La transition dans le domaine du développement, amorcée ces quelques dernières décennies, a également engendré un important changement “qualitatif” dans le profil démographique de la nutrition avec, pour conséquence, un mouvement progressif et alarmant de la population quittant les régions pauvres pour aller vivre dans les pays en développement. Ce phénomène s’est davantage produit dans certains pays. Les résultats sont les suivants :

Une augmentation de l’espérance de vie pour les enfants qui mouraient en bas âge et qui atteignent maintenant l’âge adulte.

- L’émergence d’une classe moyenne urbaine relativement aisée (les riches de la première génération) qui présente de plus en plus de maladies chroniques dégénératives liées à la nutrition.

- Les stratégies visant à fournir une sécurité alimentaire doivent être adaptées en conséquence. “La survie” n’est pas synonyme de bonne santé ou de nutrition optimale. Nous devons donc adopter des stratégies pour assurer la santé et une nutrition optimale aux enfants.

Il est temps de reconnaître que le profil de la nutrition a changé et de modifier les politiques nationales en conséquence.

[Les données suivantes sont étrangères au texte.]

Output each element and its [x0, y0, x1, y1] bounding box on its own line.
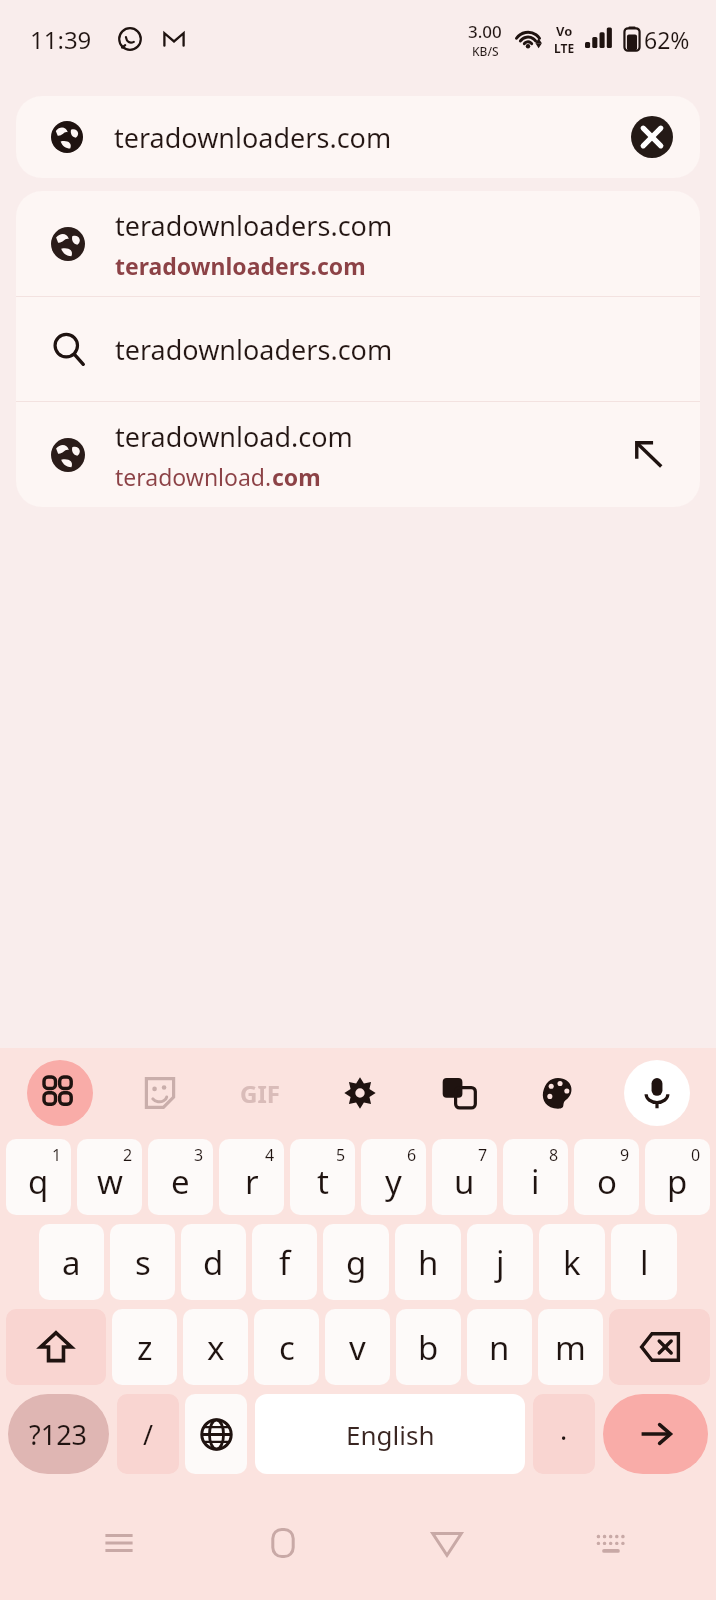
button[interactable]: Shift [6, 1309, 106, 1385]
staticText: c [279, 1325, 295, 1370]
button[interactable]: 9 [574, 1139, 639, 1215]
staticText: 4 [265, 1144, 275, 1166]
button[interactable]: ?123 [8, 1394, 109, 1474]
staticText: x [207, 1325, 225, 1370]
staticText: 1 [52, 1144, 62, 1166]
button[interactable]: / [117, 1394, 179, 1474]
staticText: teradownloaders.com [114, 119, 392, 156]
staticText: w [97, 1159, 123, 1204]
staticText: b [418, 1325, 439, 1370]
button[interactable]: n [467, 1309, 532, 1385]
button[interactable]: v [325, 1309, 390, 1385]
staticText: 3 [194, 1144, 204, 1166]
button[interactable]: English [255, 1394, 525, 1474]
staticText: u [454, 1159, 475, 1204]
staticText: teradownload.com [115, 418, 353, 455]
staticText: . [560, 1411, 568, 1448]
button[interactable]: teradownloaders.com [16, 96, 700, 178]
staticText: 9 [620, 1144, 630, 1166]
button[interactable]: 4 [219, 1139, 284, 1215]
button[interactable]: d [181, 1224, 246, 1300]
staticText: teradownloaders.com [115, 331, 393, 368]
staticText: 7 [478, 1144, 488, 1166]
button[interactable]: GIF [227, 1060, 293, 1126]
staticText: e [171, 1159, 190, 1204]
staticText: q [28, 1159, 49, 1204]
button[interactable]: Emoji categories [27, 1060, 93, 1126]
staticText: com [272, 461, 321, 492]
staticText: 2 [123, 1144, 133, 1166]
staticText: 11:39 [30, 23, 92, 56]
staticText: Vo [556, 22, 573, 40]
button[interactable]: 6 [361, 1139, 426, 1215]
button[interactable]: h [395, 1224, 461, 1300]
staticText: n [489, 1325, 510, 1370]
button[interactable]: Fill query [620, 426, 678, 484]
button[interactable]: Backspace [609, 1309, 710, 1385]
button[interactable]: 8 [503, 1139, 568, 1215]
staticText: 0 [691, 1144, 701, 1166]
staticText: ?123 [29, 1416, 88, 1453]
staticText: p [667, 1159, 688, 1204]
button[interactable]: Themes [525, 1060, 591, 1126]
staticText: s [135, 1240, 151, 1285]
staticText: / [143, 1416, 154, 1453]
button[interactable]: teradownloaders.com [16, 297, 700, 401]
button[interactable]: teradownload.com [16, 402, 700, 507]
button[interactable]: l [611, 1224, 677, 1300]
button[interactable]: x [183, 1309, 248, 1385]
staticText: m [555, 1325, 586, 1370]
button[interactable]: z [112, 1309, 177, 1385]
button[interactable]: Change language [185, 1394, 247, 1474]
staticText: l [640, 1240, 649, 1285]
button[interactable]: Go [603, 1394, 708, 1474]
button[interactable]: 3 [148, 1139, 213, 1215]
staticText: k [563, 1240, 581, 1285]
staticText: o [597, 1159, 617, 1204]
button[interactable]: Home [247, 1507, 319, 1579]
staticText: 6 [407, 1144, 417, 1166]
button[interactable]: 0 [645, 1139, 710, 1215]
button[interactable]: 7 [432, 1139, 497, 1215]
staticText: r [245, 1159, 259, 1204]
button[interactable]: Clear [626, 111, 678, 163]
button[interactable]: s [110, 1224, 175, 1300]
button[interactable]: Recents [83, 1507, 155, 1579]
staticText: z [137, 1325, 153, 1370]
button[interactable]: m [538, 1309, 603, 1385]
staticText: i [531, 1159, 540, 1204]
button[interactable]: 1 [6, 1139, 71, 1215]
button[interactable]: Voice input [624, 1060, 690, 1126]
button[interactable]: a [39, 1224, 104, 1300]
button[interactable]: f [252, 1224, 317, 1300]
staticText: f [279, 1240, 291, 1285]
staticText: h [418, 1240, 439, 1285]
button[interactable]: g [323, 1224, 389, 1300]
staticText: 3.00 [468, 20, 502, 43]
button[interactable]: Stickers [127, 1060, 193, 1126]
button[interactable]: . [533, 1394, 595, 1474]
staticText: LTE [554, 40, 575, 56]
staticText: g [346, 1240, 367, 1285]
button[interactable]: Back [411, 1507, 483, 1579]
staticText: t [317, 1159, 329, 1204]
staticText: j [496, 1240, 505, 1285]
staticText: teradownload. [115, 461, 272, 492]
staticText: teradownloaders.com [115, 207, 393, 244]
button[interactable]: b [396, 1309, 461, 1385]
staticText: GIF [240, 1077, 280, 1110]
button[interactable]: 5 [290, 1139, 355, 1215]
button[interactable]: j [467, 1224, 533, 1300]
button[interactable]: Settings [327, 1060, 393, 1126]
staticText: a [62, 1240, 81, 1285]
staticText: y [385, 1159, 402, 1204]
button[interactable]: Hide keyboard [575, 1507, 647, 1579]
button[interactable]: 2 [77, 1139, 142, 1215]
staticText: teradownloaders.com [115, 250, 366, 281]
button[interactable]: c [254, 1309, 319, 1385]
button[interactable]: teradownloaders.com [16, 191, 700, 296]
staticText: 62% [644, 24, 690, 55]
button[interactable]: Translate [426, 1060, 492, 1126]
button[interactable]: k [539, 1224, 605, 1300]
staticText: KB/S [472, 43, 499, 59]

Les stratégies précédentes, qui consistaient principalement en des “opérations de holding” permettant de gagner un temps précieux et de tenir les peurs malthusiennes en échec, étaient fondées sur des objectifs limités tels que vivre à l’abri de la faim, la survie de l’enfant et “une maternité sans risque”. Or, ces stratégies sont erronées. Les enfants doivent vivre et non pas “survivre” ; les mères doivent être éduquées de manière efficace et utile, pas seulement bénéficier de soins pendant leur grossesse, et chaque être humain doit avoir accès à une nourriture suffisante et pas seulement vivre à l’abri de la faim. D’autre part, il faut veiller à ce que les personnes relativement riches adoptent un régime alimentaire équilibré et aient un style de vie sain.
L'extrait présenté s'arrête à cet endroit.